= ASSIGNMENT =
Only an exact retyping of all the entries counts as an answer.
----- EXCERPTED DATA
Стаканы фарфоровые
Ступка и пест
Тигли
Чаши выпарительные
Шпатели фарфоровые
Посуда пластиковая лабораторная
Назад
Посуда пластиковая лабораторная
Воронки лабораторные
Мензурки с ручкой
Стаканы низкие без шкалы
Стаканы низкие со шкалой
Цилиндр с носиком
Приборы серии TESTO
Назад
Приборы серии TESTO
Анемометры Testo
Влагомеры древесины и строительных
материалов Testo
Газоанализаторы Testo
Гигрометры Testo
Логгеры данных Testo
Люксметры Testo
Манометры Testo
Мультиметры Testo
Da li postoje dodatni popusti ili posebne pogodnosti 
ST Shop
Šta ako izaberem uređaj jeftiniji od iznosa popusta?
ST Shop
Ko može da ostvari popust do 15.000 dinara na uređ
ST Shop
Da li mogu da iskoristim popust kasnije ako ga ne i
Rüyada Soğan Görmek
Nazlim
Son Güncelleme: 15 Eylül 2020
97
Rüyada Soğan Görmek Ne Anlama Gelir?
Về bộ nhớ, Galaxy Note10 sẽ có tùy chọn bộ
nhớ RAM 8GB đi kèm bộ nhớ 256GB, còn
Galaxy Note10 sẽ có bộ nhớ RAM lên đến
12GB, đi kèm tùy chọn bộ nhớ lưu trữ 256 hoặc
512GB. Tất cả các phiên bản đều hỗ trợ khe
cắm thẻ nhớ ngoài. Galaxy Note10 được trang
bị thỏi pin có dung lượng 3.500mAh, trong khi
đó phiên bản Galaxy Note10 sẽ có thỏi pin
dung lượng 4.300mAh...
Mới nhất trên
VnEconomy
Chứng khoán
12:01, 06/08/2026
----------
= ANSWER SPACE =
Стаканы фарфоровые
Ступка и пест
Тигли
Чаши выпарительные
Шпатели фарфоровые
Посуда пластиковая лабораторная
Назад
Посуда пластиковая лабораторная
Воронки лабораторные
Мензурки с ручкой
Стаканы низкие без шкалы
Стаканы низкие со шкалой
Цилиндр с носиком
Приборы серии TESTO
Назад
Приборы серии TESTO
Анемометры Testo
Влагомеры древесины и строительных
материалов Testo
Газоанализаторы Testo
Гигрометры Testo
Логгеры данных Testo
Люксметры Testo
Манометры Testo
Мультиметры Testo
Da li postoje dodatni popusti ili posebne pogodnosti 
ST Shop
Šta ako izaberem uređaj jeftiniji od iznosa popusta?
ST Shop
Ko može da ostvari popust do 15.000 dinara na uređ
ST Shop
Da li mogu da iskoristim popust kasnije ako ga ne i
Rüyada Soğan Görmek
Nazlim
Son Güncelleme: 15 Eylül 2020
97
Rüyada Soğan Görmek Ne Anlama Gelir?
Về bộ nhớ, Galaxy Note10 sẽ có tùy chọn bộ
nhớ RAM 8GB đi kèm bộ nhớ 256GB, còn
Galaxy Note10 sẽ có bộ nhớ RAM lên đến
12GB, đi kèm tùy chọn bộ nhớ lưu trữ 256 hoặc
512GB. Tất cả các phiên bản đều hỗ trợ khe
cắm thẻ nhớ ngoài. Galaxy Note10 được trang
bị thỏi pin có dung lượng 3.500mAh, trong khi
đó phiên bản Galaxy Note10 sẽ có thỏi pin
dung lượng 4.300mAh...
Mới nhất trên
VnEconomy
Chứng khoán
12:01, 06/08/2026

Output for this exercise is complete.